Work request: Since pictures are not wanted, repeat only the text of the records, word for word.

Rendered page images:
· · ·
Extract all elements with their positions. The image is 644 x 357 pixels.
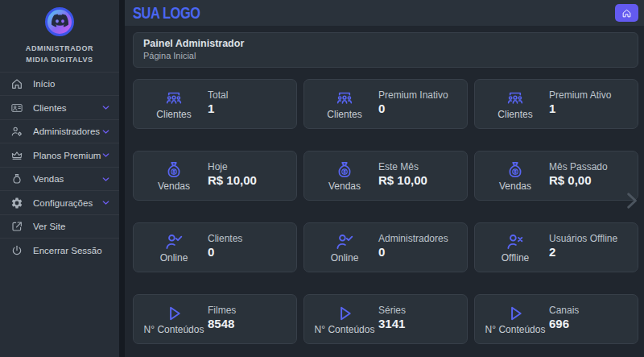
stat-card-value: R$ 10,00	[378, 173, 427, 187]
home-button[interactable]	[615, 4, 638, 22]
stat-card-vendas-mes-passado[interactable]: Vendas Mês Passado R$ 0,00	[474, 151, 638, 201]
sidebar-item-inicio[interactable]: Início	[0, 72, 119, 96]
stat-card-group-label: N° Conteúdos	[315, 324, 375, 335]
stat-card-group-label: Online	[160, 252, 188, 264]
stat-card-title: Mês Passado	[549, 161, 608, 172]
chevron-down-icon	[101, 197, 111, 208]
sidebar-item-vendas[interactable]: Vendas	[0, 167, 119, 191]
discord-logo-icon	[52, 12, 68, 32]
money-bag-dollar-icon	[334, 160, 355, 181]
stat-card-vendas-hoje[interactable]: Vendas Hoje R$ 10,00	[133, 151, 297, 201]
page-header-panel: Painel Administrador Página Inicial	[133, 32, 638, 68]
stat-card-value: 3141	[378, 317, 406, 330]
play-icon	[163, 303, 184, 324]
clients-card-icon	[10, 102, 23, 114]
power-icon	[10, 244, 23, 257]
stat-cards-row-3: Online Clientes 0 Online Administradores…	[133, 222, 638, 272]
stat-card-vendas-este-mes[interactable]: Vendas Este Mês R$ 10,00	[303, 151, 468, 201]
avatar	[45, 7, 74, 36]
play-icon	[334, 303, 355, 324]
sidebar-item-ver-site[interactable]: Ver Site	[0, 214, 119, 239]
profile-name-line2: MIDIA DIGITALVS	[3, 54, 116, 65]
page-subtitle: Página Inicial	[143, 51, 628, 60]
sidebar-item-encerrar-sessao[interactable]: Encerrar Sessão	[0, 238, 119, 262]
carousel-next-button[interactable]	[619, 183, 643, 218]
money-bag-dollar-icon	[163, 160, 184, 181]
stat-card-n-conteudos-canais[interactable]: N° Conteúdos Canais 696	[474, 294, 638, 344]
external-link-icon	[10, 220, 23, 233]
stat-card-group-label: Clientes	[327, 109, 361, 120]
stat-card-title: Este Mês	[378, 161, 427, 172]
sidebar-item-label: Configurações	[33, 198, 93, 208]
main-area: SUA LOGO Painel Administrador Página Ini…	[119, 0, 644, 357]
sidebar-nav: Início Clientes Administradores Planos P…	[0, 72, 119, 262]
stat-card-value: 8548	[208, 317, 236, 330]
stat-card-title: Canais	[549, 305, 579, 316]
stat-card-group-label: Clientes	[156, 109, 191, 120]
chevron-right-icon	[621, 188, 642, 214]
sidebar-item-label: Início	[33, 79, 56, 89]
stat-card-title: Séries	[378, 305, 406, 316]
home-icon	[10, 77, 23, 90]
stat-card-value: 0	[378, 245, 448, 259]
admin-user-icon	[10, 125, 23, 138]
stat-card-title: Clientes	[208, 233, 242, 244]
stat-card-clientes-premium-inativo[interactable]: Clientes Premium Inativo 0	[303, 79, 468, 129]
user-check-icon	[163, 231, 184, 252]
stat-cards: Clientes Total 1 Clientes Premium Inativ…	[133, 79, 639, 344]
stat-card-value: 0	[208, 245, 242, 259]
sidebar-item-label: Encerrar Sessão	[33, 246, 102, 255]
crown-icon	[10, 149, 23, 162]
stat-cards-row-2: Vendas Hoje R$ 10,00 Vendas Este Mês R$ …	[133, 151, 638, 201]
stat-card-group-label: Online	[331, 252, 359, 264]
sidebar-item-administradores[interactable]: Administradores	[0, 119, 119, 143]
stat-card-value: R$ 10,00	[208, 173, 257, 187]
stat-card-online-clientes[interactable]: Online Clientes 0	[133, 222, 297, 272]
chevron-down-icon	[101, 174, 111, 185]
stat-cards-row-4: N° Conteúdos Filmes 8548 N° Conteúdos Sé…	[133, 294, 638, 344]
stat-cards-row-1: Clientes Total 1 Clientes Premium Inativ…	[133, 79, 638, 129]
sidebar-item-planos-premium[interactable]: Planos Premium	[0, 143, 119, 167]
chevron-down-icon	[101, 150, 111, 160]
stat-card-value: 2	[549, 245, 617, 259]
profile-name: ADMINISTRADOR MIDIA DIGITALVS	[3, 43, 116, 66]
stat-card-clientes-total[interactable]: Clientes Total 1	[133, 79, 297, 129]
stat-card-value: 1	[549, 102, 611, 115]
stat-card-n-conteudos-series[interactable]: N° Conteúdos Séries 3141	[303, 294, 468, 344]
profile-name-line1: ADMINISTRADOR	[3, 43, 116, 54]
sidebar-item-label: Ver Site	[33, 222, 65, 231]
stat-card-clientes-premium-ativo[interactable]: Clientes Premium Ativo 1	[474, 79, 638, 129]
stat-card-value: 696	[549, 317, 579, 330]
money-bag-icon	[10, 172, 23, 185]
user-check-icon	[334, 231, 355, 252]
home-icon	[621, 8, 632, 19]
stat-card-title: Premium Inativo	[378, 89, 448, 101]
sidebar-item-configuracoes[interactable]: Configurações	[0, 190, 119, 214]
stat-card-group-label: Vendas	[158, 181, 190, 192]
play-icon	[505, 303, 526, 324]
stat-card-group-label: Clientes	[497, 109, 532, 120]
stat-card-title: Administradores	[378, 233, 448, 244]
stat-card-group-label: Vendas	[499, 181, 531, 192]
group-users-icon	[163, 88, 184, 109]
stat-card-offline-usuarios-offline[interactable]: Offline Usuários Offline 2	[474, 222, 638, 272]
stat-card-value: R$ 0,00	[549, 173, 608, 187]
stat-card-group-label: Vendas	[328, 181, 361, 192]
sidebar-item-clientes[interactable]: Clientes	[0, 95, 119, 119]
chevron-down-icon	[101, 127, 111, 137]
topbar: SUA LOGO	[125, 0, 644, 26]
page-title: Painel Administrador	[143, 38, 628, 49]
sidebar-item-label: Clientes	[33, 103, 67, 113]
stat-card-group-label: N° Conteúdos	[144, 324, 204, 335]
admin-dashboard: ADMINISTRADOR MIDIA DIGITALVS Início Cli…	[0, 0, 644, 357]
stat-card-n-conteudos-filmes[interactable]: N° Conteúdos Filmes 8548	[133, 294, 297, 344]
stat-card-title: Total	[208, 89, 228, 101]
chevron-down-icon	[101, 102, 111, 113]
app-logo: SUA LOGO	[133, 4, 200, 23]
sidebar: ADMINISTRADOR MIDIA DIGITALVS Início Cli…	[0, 0, 119, 357]
money-bag-dollar-icon	[505, 160, 526, 181]
stat-card-online-administradores[interactable]: Online Administradores 0	[303, 222, 468, 272]
gear-icon	[10, 197, 23, 210]
sidebar-item-label: Administradores	[33, 127, 100, 136]
sidebar-item-label: Planos Premium	[33, 151, 101, 160]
· · ·
Response:
Extract all elements with their positions. The image is 644 x 357 pixels.
stat-card-value: R$ 10,00	[378, 173, 427, 187]
home-button[interactable]	[615, 4, 638, 22]
stat-card-vendas-mes-passado[interactable]: Vendas Mês Passado R$ 0,00	[474, 151, 638, 201]
sidebar-item-inicio[interactable]: Início	[0, 72, 119, 96]
stat-card-group-label: N° Conteúdos	[315, 324, 375, 335]
stat-card-group-label: Online	[160, 252, 188, 264]
stat-card-title: Mês Passado	[549, 161, 608, 172]
chevron-down-icon	[101, 197, 111, 208]
sidebar-item-vendas[interactable]: Vendas	[0, 167, 119, 191]
discord-logo-icon	[52, 12, 68, 32]
money-bag-dollar-icon	[334, 160, 355, 181]
stat-card-vendas-hoje[interactable]: Vendas Hoje R$ 10,00	[133, 151, 297, 201]
page-header-panel: Painel Administrador Página Inicial	[133, 32, 638, 68]
stat-card-value: 3141	[378, 317, 406, 330]
play-icon	[163, 303, 184, 324]
clients-card-icon	[10, 102, 23, 114]
power-icon	[10, 244, 23, 257]
stat-cards-row-3: Online Clientes 0 Online Administradores…	[133, 222, 638, 272]
stat-card-vendas-este-mes[interactable]: Vendas Este Mês R$ 10,00	[303, 151, 468, 201]
avatar	[45, 7, 74, 36]
play-icon	[334, 303, 355, 324]
sidebar-item-ver-site[interactable]: Ver Site	[0, 214, 119, 239]
profile-name-line2: MIDIA DIGITALVS	[3, 54, 116, 65]
page-subtitle: Página Inicial	[143, 51, 628, 60]
sidebar-item-encerrar-sessao[interactable]: Encerrar Sessão	[0, 238, 119, 262]
carousel-next-button[interactable]	[619, 183, 643, 218]
money-bag-dollar-icon	[163, 160, 184, 181]
stat-card-n-conteudos-canais[interactable]: N° Conteúdos Canais 696	[474, 294, 638, 344]
external-link-icon	[10, 220, 23, 233]
stat-card-group-label: Clientes	[327, 109, 361, 120]
stat-card-title: Este Mês	[378, 161, 427, 172]
sidebar-item-label: Configurações	[33, 198, 93, 208]
main-area: SUA LOGO Painel Administrador Página Ini…	[119, 0, 644, 357]
sidebar-nav: Início Clientes Administradores Planos P…	[0, 72, 119, 262]
stat-card-value: 8548	[208, 317, 236, 330]
stat-card-title: Canais	[549, 305, 579, 316]
stat-card-group-label: Clientes	[156, 109, 191, 120]
chevron-right-icon	[621, 188, 642, 214]
sidebar-item-label: Início	[33, 79, 56, 89]
stat-card-title: Séries	[378, 305, 406, 316]
home-icon	[10, 77, 23, 90]
stat-card-value: 0	[378, 245, 448, 259]
admin-user-icon	[10, 125, 23, 138]
stat-card-title: Clientes	[208, 233, 242, 244]
stat-card-clientes-premium-inativo[interactable]: Clientes Premium Inativo 0	[303, 79, 468, 129]
user-check-icon	[163, 231, 184, 252]
stat-cards: Clientes Total 1 Clientes Premium Inativ…	[133, 79, 639, 344]
stat-card-value: 0	[208, 245, 242, 259]
sidebar-item-label: Encerrar Sessão	[33, 246, 102, 255]
crown-icon	[10, 149, 23, 162]
stat-cards-row-2: Vendas Hoje R$ 10,00 Vendas Este Mês R$ …	[133, 151, 638, 201]
stat-card-group-label: Online	[331, 252, 359, 264]
sidebar-item-administradores[interactable]: Administradores	[0, 119, 119, 143]
stat-card-value: R$ 10,00	[208, 173, 257, 187]
stat-card-online-clientes[interactable]: Online Clientes 0	[133, 222, 297, 272]
chevron-down-icon	[101, 174, 111, 185]
stat-cards-row-4: N° Conteúdos Filmes 8548 N° Conteúdos Sé…	[133, 294, 638, 344]
stat-cards-row-1: Clientes Total 1 Clientes Premium Inativ…	[133, 79, 638, 129]
sidebar-item-planos-premium[interactable]: Planos Premium	[0, 143, 119, 167]
chevron-down-icon	[101, 150, 111, 160]
stat-card-value: 2	[549, 245, 617, 259]
profile-name: ADMINISTRADOR MIDIA DIGITALVS	[3, 43, 116, 66]
stat-card-clientes-total[interactable]: Clientes Total 1	[133, 79, 297, 129]
stat-card-value: 1	[549, 102, 611, 115]
stat-card-n-conteudos-series[interactable]: N° Conteúdos Séries 3141	[303, 294, 468, 344]
profile-name-line1: ADMINISTRADOR	[3, 43, 116, 54]
sidebar-item-label: Ver Site	[33, 222, 65, 231]
stat-card-clientes-premium-ativo[interactable]: Clientes Premium Ativo 1	[474, 79, 638, 129]
stat-card-value: 696	[549, 317, 579, 330]
money-bag-icon	[10, 172, 23, 185]
user-check-icon	[334, 231, 355, 252]
home-icon	[621, 8, 632, 19]
stat-card-title: Premium Inativo	[378, 89, 448, 101]
sidebar-item-configuracoes[interactable]: Configurações	[0, 190, 119, 214]
stat-card-group-label: Vendas	[158, 181, 190, 192]
play-icon	[505, 303, 526, 324]
stat-card-group-label: Clientes	[497, 109, 532, 120]
stat-card-title: Administradores	[378, 233, 448, 244]
stat-card-group-label: Vendas	[499, 181, 531, 192]
group-users-icon	[163, 88, 184, 109]
stat-card-offline-usuarios-offline[interactable]: Offline Usuários Offline 2	[474, 222, 638, 272]
stat-card-value: R$ 0,00	[549, 173, 608, 187]
stat-card-group-label: Vendas	[328, 181, 361, 192]
sidebar-item-clientes[interactable]: Clientes	[0, 95, 119, 119]
chevron-down-icon	[101, 127, 111, 137]
topbar: SUA LOGO	[125, 0, 644, 26]
page-title: Painel Administrador	[143, 38, 628, 49]
sidebar-item-label: Clientes	[33, 103, 67, 113]
stat-card-group-label: N° Conteúdos	[144, 324, 204, 335]
admin-dashboard: ADMINISTRADOR MIDIA DIGITALVS Início Cli…	[0, 0, 644, 357]
stat-card-n-conteudos-filmes[interactable]: N° Conteúdos Filmes 8548	[133, 294, 297, 344]
stat-card-title: Total	[208, 89, 228, 101]
chevron-down-icon	[101, 102, 111, 113]
app-logo: SUA LOGO	[133, 4, 200, 23]
sidebar: ADMINISTRADOR MIDIA DIGITALVS Início Cli…	[0, 0, 119, 357]
money-bag-dollar-icon	[505, 160, 526, 181]
stat-card-online-administradores[interactable]: Online Administradores 0	[303, 222, 468, 272]
gear-icon	[10, 197, 23, 210]
sidebar-item-label: Administradores	[33, 127, 100, 136]
sidebar-item-label: Planos Premium	[33, 151, 101, 160]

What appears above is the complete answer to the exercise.